As a business grows, new tools and software are often adopted as needed. As a result, many businesses might not be fully aware of which security products are installed on which devices. Even worse, this means they won’t know which products are out of date or non-compliant.
The State of Endpoint Resilience Report by Absolute found that nearly one-in-three enterprise devices had an endpoint protection (anti-virus/anti-malware), client management programme or VPN application that was out of compliance.
The average Windows 10 enterprise device was also more than three months behind in applying the latest security patches.
What are you trying to secure?
It pays to be clear on what security products you’re using and where, as well as whether all software is patched and up to date.
This requires visibility of your security products and control over where they are deployed and how they are used. Your security policy also needs to be clearly defined and communicated to all the relevant parties. If circumstances change or new threats emerge, your policy needs to be able to adapt to match those changes.
With many employees likely to continue working from home more often after the pandemic, your business will have to defend itself against cyberattacks across a wider front. This means you’re likely dealing with more systems, more devices and more ways of delivering IT through on-premise and cloud.

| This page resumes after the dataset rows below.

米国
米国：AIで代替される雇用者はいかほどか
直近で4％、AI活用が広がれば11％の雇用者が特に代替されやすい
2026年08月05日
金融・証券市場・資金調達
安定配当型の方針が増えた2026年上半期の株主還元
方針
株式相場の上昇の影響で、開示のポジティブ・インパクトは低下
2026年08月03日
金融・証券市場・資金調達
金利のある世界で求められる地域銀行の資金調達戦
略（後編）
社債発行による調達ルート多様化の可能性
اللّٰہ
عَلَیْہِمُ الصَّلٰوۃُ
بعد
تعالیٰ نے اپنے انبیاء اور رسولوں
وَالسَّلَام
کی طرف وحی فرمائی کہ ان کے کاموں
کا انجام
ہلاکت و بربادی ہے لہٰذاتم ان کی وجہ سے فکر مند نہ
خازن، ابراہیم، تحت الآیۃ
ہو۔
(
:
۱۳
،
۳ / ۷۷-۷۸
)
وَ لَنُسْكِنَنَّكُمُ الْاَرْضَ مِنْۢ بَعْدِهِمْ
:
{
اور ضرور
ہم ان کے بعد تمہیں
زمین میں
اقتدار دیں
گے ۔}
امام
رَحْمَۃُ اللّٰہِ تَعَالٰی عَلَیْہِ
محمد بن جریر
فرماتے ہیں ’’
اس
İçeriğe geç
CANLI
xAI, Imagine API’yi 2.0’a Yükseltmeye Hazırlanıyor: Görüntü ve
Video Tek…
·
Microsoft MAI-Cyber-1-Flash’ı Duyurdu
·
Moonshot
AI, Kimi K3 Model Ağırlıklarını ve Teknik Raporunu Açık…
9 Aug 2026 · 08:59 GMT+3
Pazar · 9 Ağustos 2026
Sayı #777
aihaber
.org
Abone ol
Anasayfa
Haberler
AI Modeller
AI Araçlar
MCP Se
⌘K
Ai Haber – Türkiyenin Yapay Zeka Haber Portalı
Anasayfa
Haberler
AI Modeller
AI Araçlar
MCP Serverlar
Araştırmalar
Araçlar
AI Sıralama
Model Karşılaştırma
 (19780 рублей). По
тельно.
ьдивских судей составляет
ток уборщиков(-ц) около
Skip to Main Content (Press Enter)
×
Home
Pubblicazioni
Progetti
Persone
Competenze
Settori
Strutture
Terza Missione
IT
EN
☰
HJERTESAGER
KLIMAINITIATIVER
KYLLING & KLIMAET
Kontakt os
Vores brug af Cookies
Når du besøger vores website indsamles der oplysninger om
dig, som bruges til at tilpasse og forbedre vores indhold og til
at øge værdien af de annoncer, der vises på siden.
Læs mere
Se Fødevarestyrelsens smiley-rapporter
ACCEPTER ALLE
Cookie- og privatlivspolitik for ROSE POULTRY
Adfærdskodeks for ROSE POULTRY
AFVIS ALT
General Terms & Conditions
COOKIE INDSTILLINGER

Are all employee devices accounted for in the current security policy? If not, this is the time to ensure they are. You need to match security policies more closely with your changed business model. Can your current security products protect them – and your business?
An effective security policy starts with a security assessment – which requires an audit of your IT assets, devices at remote endpoints and security technologies deployed across the organisation.

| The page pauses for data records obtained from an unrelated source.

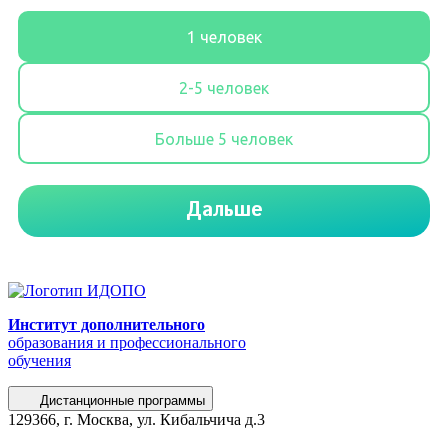
Институт дополнительного
образования и профессионального
обучения
Дистанционные программы
129366, г. Москва, ул. Кибальчича д.3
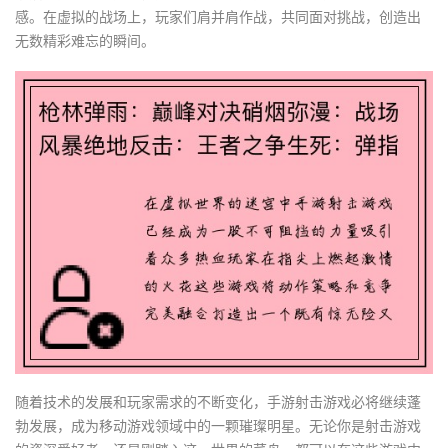
感。在虚拟的战场上，玩家们肩并肩作战，共同面对挑战，创造出
无数精彩难忘的瞬间。
随着技术的发展和玩家需求的不断变化，手游射击游戏必将继续蓬
勃发展，成为移动游戏领域中的一颗璀璨明星。无论你是射击游戏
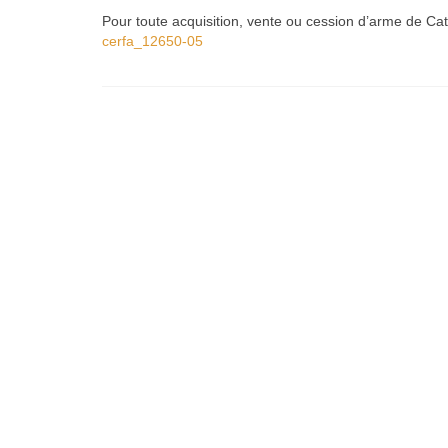
Pour toute acquisition, vente ou cession d’arme de Ca
cerfa_12650-05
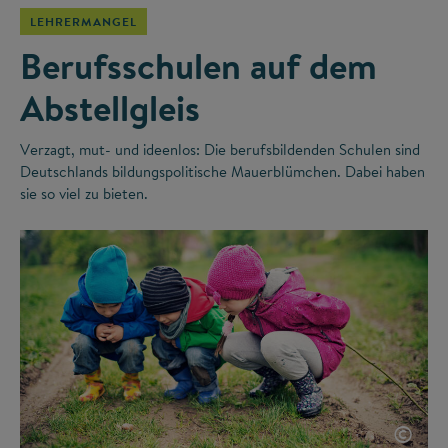
LEHRERMANGEL
Berufsschulen auf dem
Abstellgleis
Verzagt, mut- und ideenlos: Die berufsbildenden Schulen sind
Deutschlands bildungspolitische Mauerblümchen. Dabei haben
sie so viel zu bieten.
©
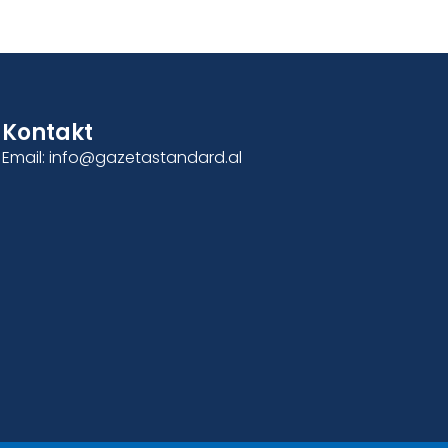
Kontakt
Email: info@gazetastandard.al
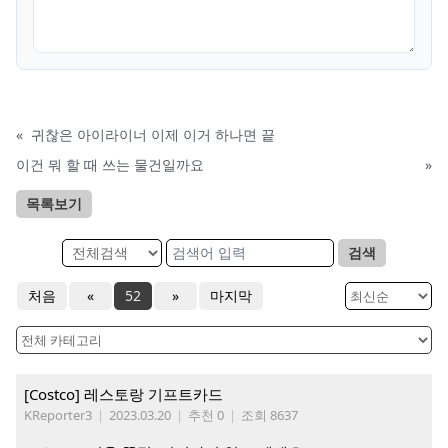
«
귀찮은 아이라이너 이제 이거 하나면 끝
이건 뭐 할 때 쓰는 물건일까요
»
목록보기
검색
처음
«
52
»
마지막
[Costco] 레스토랑 기프트카드
KReporter3
|
2023.03.20
|
추천 0
|
조회 8637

The security assessment will help identify weaknesses in your defences and the solutions that should be put in place to address them. It should help reveal security products that may no longer be relevant to how your business operates.

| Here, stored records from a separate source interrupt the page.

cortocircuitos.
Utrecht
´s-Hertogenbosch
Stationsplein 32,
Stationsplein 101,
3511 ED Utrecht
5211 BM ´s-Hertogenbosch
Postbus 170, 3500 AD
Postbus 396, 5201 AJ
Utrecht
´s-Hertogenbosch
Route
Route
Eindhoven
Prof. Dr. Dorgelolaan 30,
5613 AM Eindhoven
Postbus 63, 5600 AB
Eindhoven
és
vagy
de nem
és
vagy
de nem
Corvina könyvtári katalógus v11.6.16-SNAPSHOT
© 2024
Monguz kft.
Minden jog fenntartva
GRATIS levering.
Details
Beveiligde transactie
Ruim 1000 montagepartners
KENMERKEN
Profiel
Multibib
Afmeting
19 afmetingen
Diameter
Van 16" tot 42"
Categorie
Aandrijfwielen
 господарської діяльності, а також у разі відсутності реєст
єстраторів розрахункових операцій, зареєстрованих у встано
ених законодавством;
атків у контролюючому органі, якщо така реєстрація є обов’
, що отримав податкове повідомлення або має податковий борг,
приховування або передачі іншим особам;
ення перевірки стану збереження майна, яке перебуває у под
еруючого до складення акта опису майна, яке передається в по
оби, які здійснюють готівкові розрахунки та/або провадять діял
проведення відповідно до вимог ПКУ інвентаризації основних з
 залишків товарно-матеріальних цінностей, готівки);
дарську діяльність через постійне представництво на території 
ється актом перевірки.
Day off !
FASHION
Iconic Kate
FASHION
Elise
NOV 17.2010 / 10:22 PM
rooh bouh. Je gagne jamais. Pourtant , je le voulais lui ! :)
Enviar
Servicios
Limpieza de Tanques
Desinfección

The goal is to have a security roadmap that aligns with your business goals going forward.
The benefits of cloud security
Managing and scaling an effective security strategy is easier if you can remove – or at least minimise – complexity in your security, even as the assets and workplaces that you need to secure multiply.
As employees mix and match office and home working, cloud can provide the flexible, consistent managed security that businesses need.
Cloud allows you to deliver a predefined security profile across dispersed devices, which is significantly better than a piecemeal approach of mix and matching security solutions across different devices.
Cloud also helps companies ensure employees are equipped to do their job securely. The easiest way to waste money on any security product, no matter how effective, is to neglect making employees aware of their responsibilities in your security strategy.
The simpler your security is to implement, the better your long-term protection. Products that add complexity or fail to provide the security the changes in your business demand need to be identified and replaced.
In the end, if workplace security products don’t protect your modern workplace, they need to be replaced with something that can.